I got a scam email, reproduced below. I was going to write a post about how phishers keep upping their game because, while I get tons of scam e-mail every week this is the first of its type I’ve seen, and it seemed to be a cut above the crowd. “I bet they catch a lot of people,” I thought.
But looking under the hood, it’s odder than I thought.
First, here’s the email (without the live links):
PLEASE READ THIS NOTICE CAREFULLY.
You have received this Notice because the records of PayPal, Inc. indicate you are a current or former PayPal account holder who has been deemed eligible to receive a payment from the class action settlement in accordance with PayPal Litigation, Case No. 02 1227 JF PVT, pending in the United States District Court for the Northern District of California in San Jose.
In your specific case you have been found to be eligible for a payment of $48.99 USD.
The aforementioned settlement funds may be transferred directly to your bank account providing you have a linked card. The funds may not be credited directly to your PayPal account as this would render Paypal to be accumulating interest and thus profiting on litigation settlement funds which contravenes Federal law.

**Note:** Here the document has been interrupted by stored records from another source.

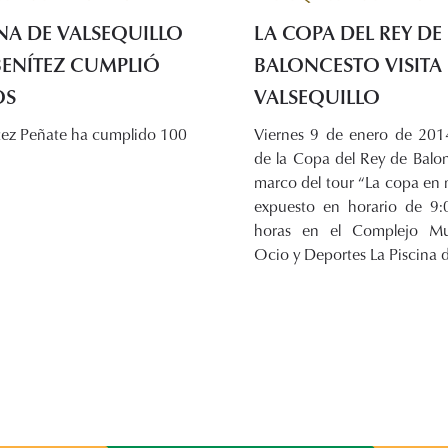
NA DE VALSEQUILLO
LA COPA DEL REY DE
BENÍTEZ CUMPLIÓ
BALONCESTO VISITA
OS
VALSEQUILLO
tez Peñate ha cumplido 100
Viernes 9 de enero de 2014
de la Copa del Rey de Balon
marco del tour “La copa en m
expuesto en horario de 9:
horas en el Complejo Mu
Ocio y Deportes La Piscina 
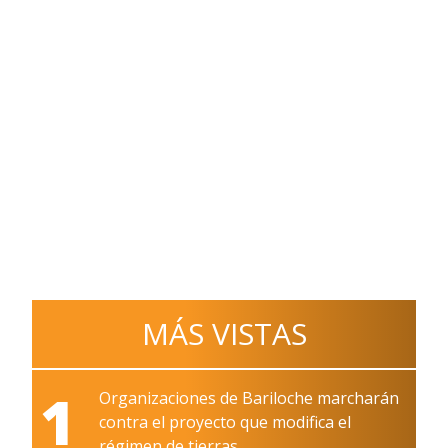
MÁS VISTAS
1
Organizaciones de Bariloche marcharán
contra el proyecto que modifica el
régimen de tierras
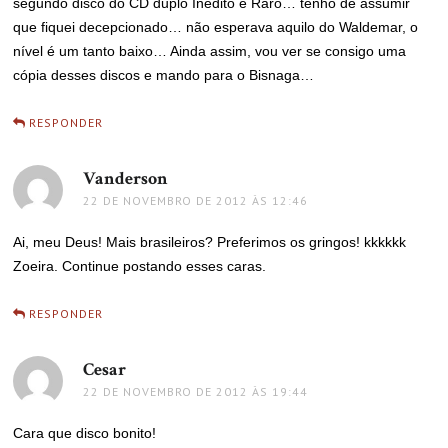
segundo disco do CD duplo Inédito e Raro… tenho de assumir
que fiquei decepcionado… não esperava aquilo do Waldemar, o
nível é um tanto baixo… Ainda assim, vou ver se consigo uma
cópia desses discos e mando para o Bisnaga…
RESPONDER
Vanderson
disse:
22 DE NOVEMBRO DE 2012 ÀS 12:46
Ai, meu Deus! Mais brasileiros? Preferimos os gringos! kkkkkk
Zoeira. Continue postando esses caras.
RESPONDER
Cesar
disse:
22 DE NOVEMBRO DE 2012 ÀS 19:44
Cara que disco bonito!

Your bank account will be credited within 7 days upon submission of account details.
To credit your bank account please click here. [there was a URL attached to “click here”]
If you are seeking an alternate method of receiving your funds PayPal will be contacting those who do not submit their details by the 31th of March with instructions to receive a cheque in the mail. However this will incur a 7.5% processing fee deducted from the settlement amount and therefore PayPal only recommends this option to those users who do not currently have a bank account with linked Bank Card.

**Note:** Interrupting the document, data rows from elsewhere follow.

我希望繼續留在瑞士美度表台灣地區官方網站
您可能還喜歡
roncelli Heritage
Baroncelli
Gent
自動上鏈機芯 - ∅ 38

Please Note that under United States federal law credit cards are not a legally approved method of settlement for Class Action suits and cannot be processed for transferal of funds in this case.
This notice is a summary and does not describe all details of the settlement. For full details of the matters discussed in this notice, you may wish to review the Settlement Agreement dated January 11, 2006 and on file with the Court or visit https://www.paypal.com/settlement/. Complete copies of the Settlement Agreement and all other pleadings and papers filed in the lawsuit are also available for inspection and copying during regular business hours, at the Office of the Clerk of the Court, United States District Court for the Northern District of California, 280 South First Street, San Jose, California 95113.
PLEASE DO NOT TELEPHONE THE COURT REGARDING THIS NOTICE.
DATED: March 13, 2006
BY ORDER OF THE UNITED STATES DISTRICT COURT FOR THE NORTHERN DISTRICT OF U.S.A.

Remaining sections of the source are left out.